Grieving What AI Has Taken from Learning

“I wonder if these people have ever seen a student’s face when they finally understand something for the first time.”

Jane Sloan Peters, a professor of religious studies and historical theologian at the University of Mount Saint Vincent, was talking with her students about changes she has made to her teaching so as to safeguard student learning from artificial intelligence when “a wave of sadness washed over me, and I actually got choked up in front of the class.”

“Before AI,” I told them, “Students used to work hard to come up with their own ideas. I’d help, and they’d struggle, but they’d come to something that was their own. That doesn’t happen anymore and I grieve that.” Then I felt embarrassed and went on teaching as though nothing had happened.

Her reflections on this experience will resonate with many Daily Nous readers. She identifies one of the many feelings she has been having about how AI is altering education as grief.

[Trenton Doyle Hancock, detail of untitled etching from “Bye and Bye”]

She writes:

AI promises great gains, but many educators sense that with its advent, we have lost so much. In this particular instance, students have lost the freedom to sit comfortably in a space of silence and uncertainty, a space as dark and rich as the spring soil in which seedlings are born. And I have lost the joy of sitting with them, encouraging them, watching as their thoughts take root and grow…
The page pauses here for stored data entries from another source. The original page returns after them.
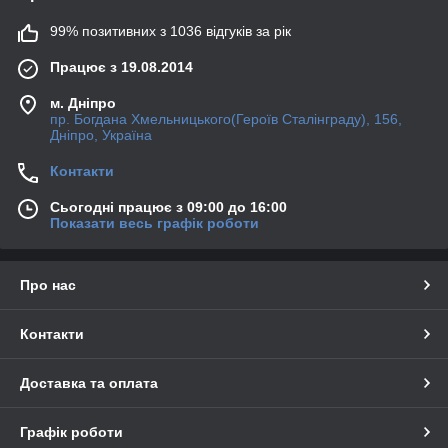
99% позитивних з 1036 відгуків за рік
Працює з 19.08.2014
м. Дніпро
пр. Богдана Хмельницького(Героїв Сталінграду), 156,
Дніпро, Україна
Контакти
Сьогодні працює з 09:00 до 16:00
Показати весь графік роботи
Про нас
Контакти
Доставка та оплата
Графік роботи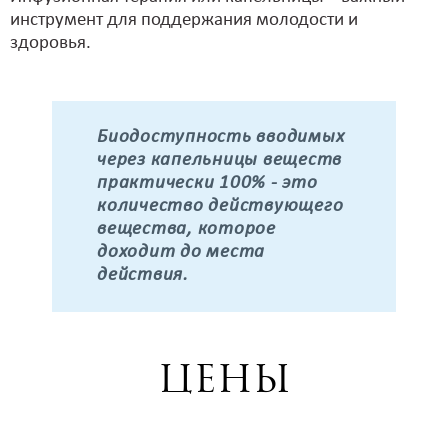
инструмент для поддержания молодости и
здоровья.
Биодоступность вводимых
через капельницы веществ
практически 100% - это
количество действующего
вещества, которое
доходит до места
действия.
Цены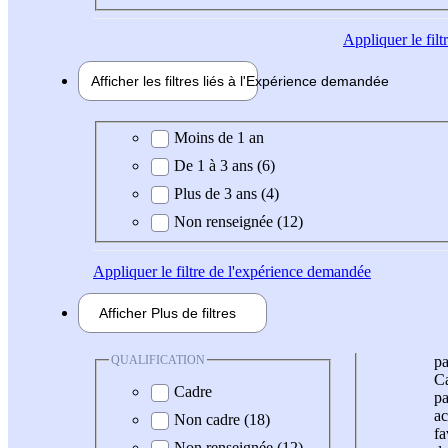
Appliquer
le fil
Afficher les filtres liés à l'
Expérience
demandée
Expérience demandée
Moins de 1 an
De 1 à 3 ans (6)
Plus de 3 ans (4)
Non renseignée (12)
Appliquer
le filtre de l'expérience demandée
Afficher
Plus de
filtres
QUALIFICATION
pa
Ca
Cadre
pa
ac
Non cadre (18)
fa
Non renseignée (12)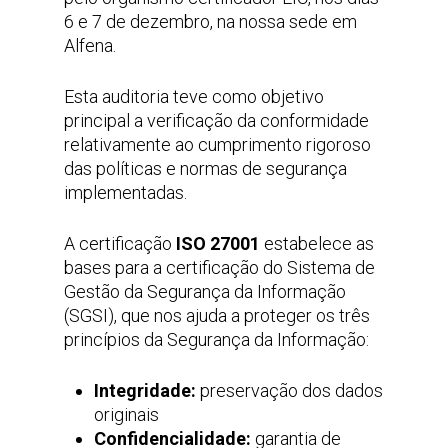
6 e 7 de dezembro, na nossa sede em
Alfena.
Esta auditoria teve como objetivo
principal a verificação da conformidade
relativamente ao cumprimento rigoroso
das políticas e normas de segurança
implementadas.
A certificação
ISO 27001
estabelece as
bases para a certificação do Sistema de
Gestão da Segurança da Informação
(SGSI), que nos ajuda a proteger os três
princípios da Segurança da Informação:
Integridade:
preservação dos dados
originais
Confidencialidade:
garantia de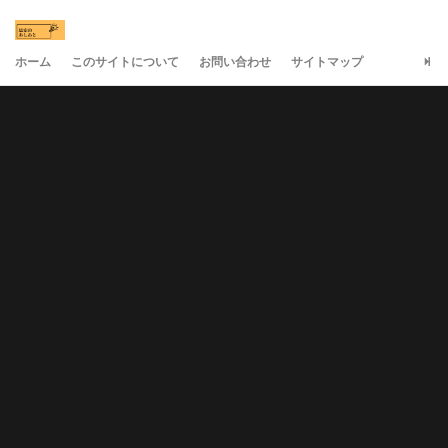
ホーム
このサイトについて
お問い合わせ
サイトマップ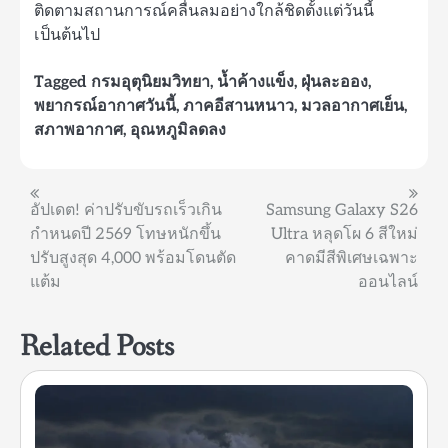
ติดตามสถานการณ์คลื่นลมอย่างใกล้ชิดตั้งแต่วันนี้
เป็นต้นไป
Tagged
กรมอุตุนิยมวิทยา
,
น้ำค้างแข็ง
,
ฝุ่นละออง
,
พยากรณ์อากาศวันนี้
,
ภาคอีสานหนาว
,
มวลอากาศเย็น
,
สภาพอากาศ
,
อุณหภูมิลดลง
แนะแนว
อัปเดต! ค่าปรับขับรถเร็วเกิน
Samsung Galaxy S26
กำหนดปี 2569 โทษหนักขึ้น
Ultra หลุดโผ 6 สีใหม่
เรื่อง
ปรับสูงสุด 4,000 พร้อมโดนตัด
คาดมีสีพิเศษเฉพาะ
แต้ม
ออนไลน์
Related Posts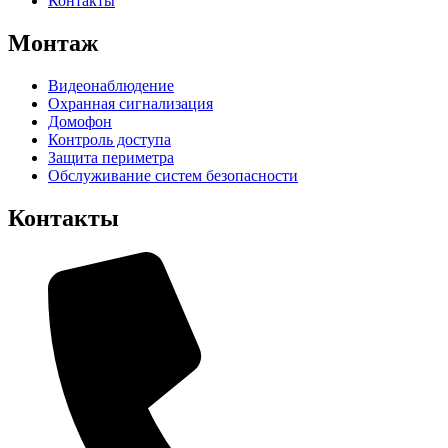
Контакты
Монтаж
Видеонаблюдение
Охранная сигнализация
Домофон
Контроль доступа
Защита периметра
Обслуживание систем безопасности
Контакты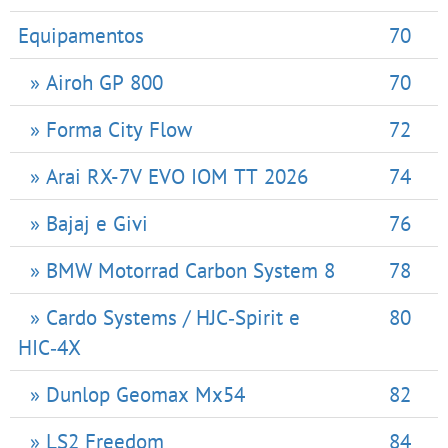
Equipamentos
70
» Airoh GP 800
70
» Forma City Flow
72
» Arai RX-7V EVO IOM TT 2026
74
» Bajaj e Givi
76
» BMW Motorrad Carbon System 8
78
» Cardo Systems / HJC‑Spirit e
80
HIC‑4X
» Dunlop Geomax Mx54
82
» LS2 Freedom
84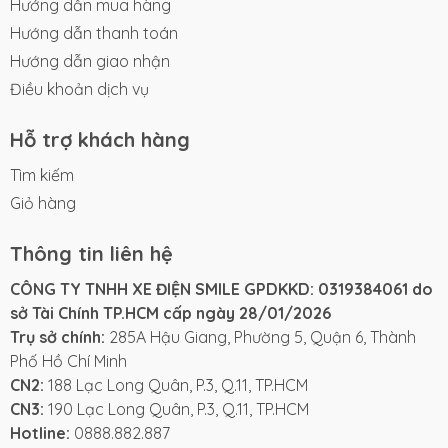
Bắc Giang
Hướng dẫn mua hàng
Hướng dẫn thanh toán
Đặc điểm nổi bật của
Hướng dẫn giao nhận
Yadea Xmen NEO
Điều khoản dịch vụ
Thiết kế thể thao, cá tính
Hỗ trợ khách hàng
Xe máy điện Yadea Xmen Neo
gây ấn tượng với
Tìm kiếm
kiểu dáng mạnh mẽ, góc cạnh rõ nét, mang phong
Giỏ hàng
cách thể thao, cá tính rất phù hợp với giới trẻ năng
động. Hệ thống đèn LED toàn xe giúp tăng nhận diện
Thông tin liên hệ
và an toàn khi di chuyển. Màu sắc đa dạng, trẻ trung
giúp người dùng dễ dàng thể hiện cá tính riêng.
CÔNG TY TNHH XE ĐIỆN SMILE GPDKKD: 0319384061 do
sở Tài Chính TP.HCM cấp ngày 28/01/2026
Động cơ mạnh mẽ, vận
Trụ sở chính:
285A Hậu Giang, Phường 5, Quận 6, Thành
hành vượt trội
Phố Hồ Chí Minh
CN2:
188 Lạc Long Quân, P.3, Q.11, TP.HCM
Yadea Xmen Neo được trang bị động cơ GTR với
CN3:
190 Lạc Long Quân, P.3, Q.11, TP.HCM
công suất 800W (tối đa 1500W), cho khả năng leo
Hotline:
0888.882.887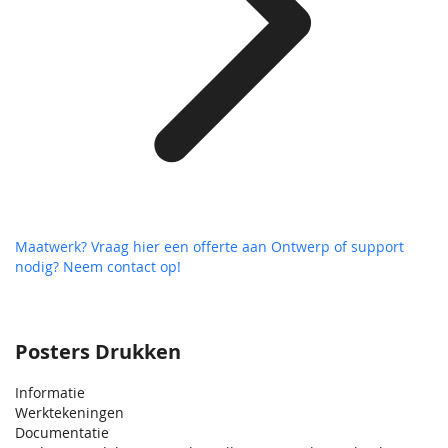
Maatwerk? Vraag hier een offerte aan
Ontwerp of support
nodig? Neem contact op!
Posters Drukken
Informatie
Werktekeningen
Documentatie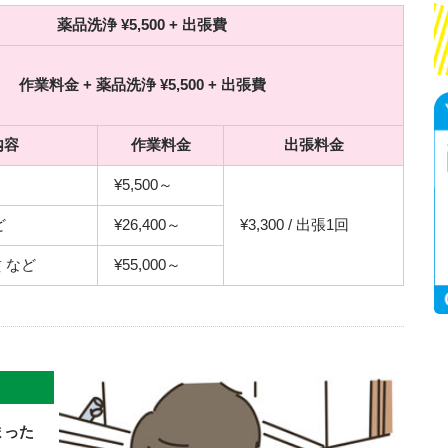
薬品洗浄 ¥5,500 + 出張費
作業料金 + 薬品洗浄 ¥5,500 + 出張費
内容
作業料金
出張料金
¥5,500～
ど
¥26,400～
¥3,300 / 出張1回
 など
¥55,000～
まった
The [American Psychological Association] defines grief as “the anguish experienced after significant loss, usually the death of a beloved person.” We are witnessing the death not of a beloved person, but of love as the grounds of education. Love is the heart of a liberal education—a love of the truth, as well as the kind of friendship-love (philia) between teachers and students that makes it possible to pursue the truth together.

AI sycophants would have you believe that teachers like me are simply scared of a new system that will expose their personal deficiencies and outdated pedagogical methods—intractability about AI is ultimately self-interested self-preservation. Dear teacher, you are not fooling anyone but yourself—those lecture notes belong in the bin.

I wonder if these people have ever seen a student’s face when they finally understand something for the first time. What’s more, I wonder if they’ve ever seen a student experience the unique delight in not knowing. Certainly, the unknown can produce confusion and frustration. But sometimes I see in students’ faces a flash of something like the relish of a traveler who knows the journey ahead will be just as delightful as the destination. 

Professor Peters says that this “delight in not knowing” is something that’s especially valuable to cultivate in students studying theology, and I imagine many Daily Nous readers think the same is true of philosophy.

At the end of her piece, which you can read in its entirety here, she says: “despite being aware of the real losses in education, I still believe the love and wonder at the heart of education can be salvaged, somehow. The question is, how?”